Şişecam’ın sürdürülebilirliğe yönelik çalışmalarını hem üretim süreçlerinde hem de ürünlerine yönelik olarak sürdürdüğünü dile getiren Prof. Dr. Ahmet Kırman, “Avrupa’da binalarda bir yenilenme dalgası var ve sıfır enerjili bina standartları talep ediliyor. Enerji tasarrufu sağlayan kaplamalı cam çözümleri de bu dönemde daha da çok önem kazanıyor. Biliyorsunuz Şişecam’ın ısı kayıplarını yüzde 50 azaltan farklı ürünleri ve kaplama teknolojileri var. Çevresel etkilerin aktif bir çözüm ortağı olma anlayışımız doğrultusunda sürdürülebilirlik stratejimize doğrudan katkı veren patentli ürün sayımız 40’a ulaşmış bulunuyor. Bu sayı, toplam patentli ürün sayımızın yarısına eşdeğer. Yüzde 100 geri dönüştürülmüş cam kullanılarak ürettiğimiz cam ev eşyası koleksiyonumuz da bu ürünlerin son örneklerindendir” dedi.
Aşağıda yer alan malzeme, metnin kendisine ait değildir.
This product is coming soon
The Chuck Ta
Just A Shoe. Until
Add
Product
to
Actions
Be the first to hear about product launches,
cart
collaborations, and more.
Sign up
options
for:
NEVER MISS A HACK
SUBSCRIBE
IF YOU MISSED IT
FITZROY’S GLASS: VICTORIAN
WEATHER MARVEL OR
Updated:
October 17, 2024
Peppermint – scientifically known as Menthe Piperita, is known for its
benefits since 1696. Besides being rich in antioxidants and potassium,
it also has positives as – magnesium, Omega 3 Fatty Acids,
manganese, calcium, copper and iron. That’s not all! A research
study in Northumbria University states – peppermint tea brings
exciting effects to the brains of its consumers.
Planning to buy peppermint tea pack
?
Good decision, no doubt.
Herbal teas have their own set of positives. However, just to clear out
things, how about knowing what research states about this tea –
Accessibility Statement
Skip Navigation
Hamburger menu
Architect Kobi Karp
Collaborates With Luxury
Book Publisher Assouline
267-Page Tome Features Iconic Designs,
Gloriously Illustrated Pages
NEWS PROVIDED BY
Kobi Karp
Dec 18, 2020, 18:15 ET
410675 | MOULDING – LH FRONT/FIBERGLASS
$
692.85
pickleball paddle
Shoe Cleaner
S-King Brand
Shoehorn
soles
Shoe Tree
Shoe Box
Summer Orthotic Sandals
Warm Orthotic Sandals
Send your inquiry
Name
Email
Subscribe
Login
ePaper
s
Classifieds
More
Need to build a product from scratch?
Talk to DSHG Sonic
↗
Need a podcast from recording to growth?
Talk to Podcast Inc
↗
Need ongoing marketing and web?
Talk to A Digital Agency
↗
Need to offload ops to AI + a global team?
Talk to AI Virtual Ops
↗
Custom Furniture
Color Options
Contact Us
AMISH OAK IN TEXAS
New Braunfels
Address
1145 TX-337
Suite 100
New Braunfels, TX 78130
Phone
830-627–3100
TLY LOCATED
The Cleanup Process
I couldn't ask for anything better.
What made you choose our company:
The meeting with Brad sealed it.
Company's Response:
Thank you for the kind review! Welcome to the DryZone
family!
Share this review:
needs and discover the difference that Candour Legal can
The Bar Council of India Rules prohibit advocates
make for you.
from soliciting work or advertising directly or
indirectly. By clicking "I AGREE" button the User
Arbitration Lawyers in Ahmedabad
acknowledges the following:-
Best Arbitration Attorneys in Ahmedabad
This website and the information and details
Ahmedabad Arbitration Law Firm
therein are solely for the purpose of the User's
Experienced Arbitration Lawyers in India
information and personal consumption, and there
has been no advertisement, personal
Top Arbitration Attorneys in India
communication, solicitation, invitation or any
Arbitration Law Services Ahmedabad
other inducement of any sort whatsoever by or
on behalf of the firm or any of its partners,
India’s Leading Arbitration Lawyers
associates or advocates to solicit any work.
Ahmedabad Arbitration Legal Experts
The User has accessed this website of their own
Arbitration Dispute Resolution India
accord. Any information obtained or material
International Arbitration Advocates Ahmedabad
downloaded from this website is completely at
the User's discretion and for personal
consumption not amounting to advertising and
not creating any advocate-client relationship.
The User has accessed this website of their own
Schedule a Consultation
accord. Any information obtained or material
Şişecam otocam alanında etkin şekilde büyüyor

Şişecam’ın ABD ve diğer pazarlarda otocam alanında çok etkin bir şekilde büyüdüğüne dikkat çeken Prof. Ahmet Kırman, “ABD’li firmaların Çinli üreticilerle yaşadığı tedarik sorunu, bizi ön plana çıkardı. Hem OEM hem de OYC alanında yoğun talep görüyoruz. Özellikle de ikinci el pazarda bizim camlarımıza ilgi çok büyük. En kaliteli ikinci el otocam ürününün Şişecam’a ait olduğu noktasına doğru gidiyoruz. ABD’ye 1,5 milyon adet oto camı ihraç etmeyi planlıyoruz” dedi. Cam tedarikinde Çin’den Türkiye’ye doğru bir kayma olduğunu dile getiren Kırman, “Bu fırsatı çok iyi değerlendirmeliyiz. Bunu kalıcı hale getirecek hamleleri hızlı bir şekilde hayata geçirmeliyiz. Hem cam alanında, hem de diğer sektörlerde de bunun gereğini yapmalıyız. Türk şirketler güvenilir, sürdürülebilir ve kaliteli bir tedarikçi olduğunu ispatladığı ölçüde büyük avantaj elde etmiş olacaktır” diye konuştu.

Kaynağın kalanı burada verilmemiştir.